WORK TO BE COMPLETED | Would you please output, word for word, the span of the listing below that opens on the line containing "Verified Industrial Intelligence" and closes on the line containing "Vai ai contenuti"? Include both ends and nothing more.

RECORDS PROVIDED |
- - - - - - -
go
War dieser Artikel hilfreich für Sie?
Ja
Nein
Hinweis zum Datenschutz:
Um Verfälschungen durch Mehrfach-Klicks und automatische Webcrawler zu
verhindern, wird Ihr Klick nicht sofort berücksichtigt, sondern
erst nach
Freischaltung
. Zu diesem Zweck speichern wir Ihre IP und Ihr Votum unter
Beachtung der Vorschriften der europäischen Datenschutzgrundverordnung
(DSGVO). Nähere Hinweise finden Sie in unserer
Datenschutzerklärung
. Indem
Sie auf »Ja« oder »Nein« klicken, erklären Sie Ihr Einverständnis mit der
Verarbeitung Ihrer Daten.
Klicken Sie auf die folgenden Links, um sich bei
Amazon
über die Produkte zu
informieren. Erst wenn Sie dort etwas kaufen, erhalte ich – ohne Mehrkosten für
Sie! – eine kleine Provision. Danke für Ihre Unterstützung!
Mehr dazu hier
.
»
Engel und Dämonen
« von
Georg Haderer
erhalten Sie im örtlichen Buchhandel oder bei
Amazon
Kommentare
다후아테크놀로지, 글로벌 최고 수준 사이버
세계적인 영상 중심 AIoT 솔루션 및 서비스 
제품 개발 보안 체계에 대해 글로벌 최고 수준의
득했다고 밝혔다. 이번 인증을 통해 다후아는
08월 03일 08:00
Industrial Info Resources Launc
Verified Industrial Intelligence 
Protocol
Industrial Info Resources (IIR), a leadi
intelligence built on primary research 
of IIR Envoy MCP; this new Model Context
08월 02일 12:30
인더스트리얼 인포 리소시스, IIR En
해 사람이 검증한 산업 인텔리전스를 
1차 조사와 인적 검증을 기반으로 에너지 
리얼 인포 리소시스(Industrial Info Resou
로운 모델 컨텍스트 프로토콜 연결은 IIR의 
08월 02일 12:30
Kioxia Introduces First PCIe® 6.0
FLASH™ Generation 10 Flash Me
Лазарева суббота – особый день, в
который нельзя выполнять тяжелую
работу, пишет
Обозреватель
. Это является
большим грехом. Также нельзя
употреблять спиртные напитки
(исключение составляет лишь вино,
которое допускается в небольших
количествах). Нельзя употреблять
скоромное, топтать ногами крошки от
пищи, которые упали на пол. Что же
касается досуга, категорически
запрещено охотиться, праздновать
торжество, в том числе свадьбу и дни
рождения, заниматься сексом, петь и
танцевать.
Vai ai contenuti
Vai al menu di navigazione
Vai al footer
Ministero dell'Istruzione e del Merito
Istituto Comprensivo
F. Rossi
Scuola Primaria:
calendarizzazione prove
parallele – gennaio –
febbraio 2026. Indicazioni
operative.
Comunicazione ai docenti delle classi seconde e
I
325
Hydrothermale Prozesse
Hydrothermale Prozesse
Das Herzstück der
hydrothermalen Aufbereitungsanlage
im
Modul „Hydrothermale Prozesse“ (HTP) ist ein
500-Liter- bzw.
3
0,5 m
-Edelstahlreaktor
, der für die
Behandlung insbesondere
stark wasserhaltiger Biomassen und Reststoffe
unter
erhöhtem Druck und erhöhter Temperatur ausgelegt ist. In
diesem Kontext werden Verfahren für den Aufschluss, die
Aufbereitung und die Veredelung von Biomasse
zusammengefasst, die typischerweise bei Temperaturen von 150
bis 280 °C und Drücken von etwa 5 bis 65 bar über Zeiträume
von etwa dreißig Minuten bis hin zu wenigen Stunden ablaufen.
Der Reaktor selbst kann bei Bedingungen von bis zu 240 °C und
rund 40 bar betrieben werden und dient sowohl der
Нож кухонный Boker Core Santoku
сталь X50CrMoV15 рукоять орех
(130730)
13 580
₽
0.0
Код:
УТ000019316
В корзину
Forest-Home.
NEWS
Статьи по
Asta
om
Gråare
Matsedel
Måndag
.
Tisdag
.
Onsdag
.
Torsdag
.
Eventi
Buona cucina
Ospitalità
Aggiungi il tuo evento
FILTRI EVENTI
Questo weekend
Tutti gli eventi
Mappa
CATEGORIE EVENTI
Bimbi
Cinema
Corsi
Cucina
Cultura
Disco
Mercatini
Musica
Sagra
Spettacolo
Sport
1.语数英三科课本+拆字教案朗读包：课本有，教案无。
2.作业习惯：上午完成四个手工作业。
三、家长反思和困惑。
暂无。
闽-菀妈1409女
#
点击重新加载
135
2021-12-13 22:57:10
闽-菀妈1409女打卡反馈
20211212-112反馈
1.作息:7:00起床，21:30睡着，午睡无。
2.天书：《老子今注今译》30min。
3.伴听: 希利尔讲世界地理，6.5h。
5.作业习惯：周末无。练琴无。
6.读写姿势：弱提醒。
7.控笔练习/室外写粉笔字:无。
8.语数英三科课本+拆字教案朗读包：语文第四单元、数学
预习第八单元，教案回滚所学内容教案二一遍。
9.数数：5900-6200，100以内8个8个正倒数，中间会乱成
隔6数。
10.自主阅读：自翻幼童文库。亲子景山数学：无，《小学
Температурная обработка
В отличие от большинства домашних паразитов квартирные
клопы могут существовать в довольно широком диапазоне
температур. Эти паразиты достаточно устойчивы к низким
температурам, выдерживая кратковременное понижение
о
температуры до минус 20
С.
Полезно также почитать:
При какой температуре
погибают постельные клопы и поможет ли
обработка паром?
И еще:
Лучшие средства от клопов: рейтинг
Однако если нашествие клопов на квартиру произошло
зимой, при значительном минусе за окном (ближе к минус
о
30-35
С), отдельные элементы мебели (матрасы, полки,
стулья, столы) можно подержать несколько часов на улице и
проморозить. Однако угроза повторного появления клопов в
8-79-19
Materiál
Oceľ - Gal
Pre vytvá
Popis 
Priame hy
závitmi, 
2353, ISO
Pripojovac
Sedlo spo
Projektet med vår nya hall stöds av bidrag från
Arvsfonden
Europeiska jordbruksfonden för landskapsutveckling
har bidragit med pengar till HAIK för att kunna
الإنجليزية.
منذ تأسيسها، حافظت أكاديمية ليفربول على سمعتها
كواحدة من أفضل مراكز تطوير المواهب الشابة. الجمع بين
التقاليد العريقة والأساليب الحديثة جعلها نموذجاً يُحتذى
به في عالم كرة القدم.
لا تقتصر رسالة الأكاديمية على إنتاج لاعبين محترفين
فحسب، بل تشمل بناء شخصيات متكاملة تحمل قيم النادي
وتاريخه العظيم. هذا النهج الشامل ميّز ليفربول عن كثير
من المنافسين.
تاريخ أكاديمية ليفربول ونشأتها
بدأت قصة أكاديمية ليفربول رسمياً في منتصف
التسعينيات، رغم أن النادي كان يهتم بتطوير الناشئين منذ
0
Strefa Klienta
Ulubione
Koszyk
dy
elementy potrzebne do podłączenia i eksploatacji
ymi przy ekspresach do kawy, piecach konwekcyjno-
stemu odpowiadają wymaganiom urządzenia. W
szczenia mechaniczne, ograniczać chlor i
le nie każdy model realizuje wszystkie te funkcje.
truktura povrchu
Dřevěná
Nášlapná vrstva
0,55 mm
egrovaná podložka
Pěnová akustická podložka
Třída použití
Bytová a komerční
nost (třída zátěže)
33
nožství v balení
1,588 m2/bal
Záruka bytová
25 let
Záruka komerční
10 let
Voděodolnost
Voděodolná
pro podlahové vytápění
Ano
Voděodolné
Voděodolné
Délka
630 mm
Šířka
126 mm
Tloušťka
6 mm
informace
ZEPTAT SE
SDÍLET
- - - - - - -
TASK OUTPUT |
Verified Industrial Intelligence 
Protocol
Industrial Info Resources (IIR), a leadi
intelligence built on primary research 
of IIR Envoy MCP; this new Model Context
08월 02일 12:30
인더스트리얼 인포 리소시스, IIR En
해 사람이 검증한 산업 인텔리전스를 
1차 조사와 인적 검증을 기반으로 에너지 
리얼 인포 리소시스(Industrial Info Resou
로운 모델 컨텍스트 프로토콜 연결은 IIR의 
08월 02일 12:30
Kioxia Introduces First PCIe® 6.0
FLASH™ Generation 10 Flash Me
Лазарева суббота – особый день, в
который нельзя выполнять тяжелую
работу, пишет
Обозреватель
. Это является
большим грехом. Также нельзя
употреблять спиртные напитки
(исключение составляет лишь вино,
которое допускается в небольших
количествах). Нельзя употреблять
скоромное, топтать ногами крошки от
пищи, которые упали на пол. Что же
касается досуга, категорически
запрещено охотиться, праздновать
торжество, в том числе свадьбу и дни
рождения, заниматься сексом, петь и
танцевать.
Vai ai contenuti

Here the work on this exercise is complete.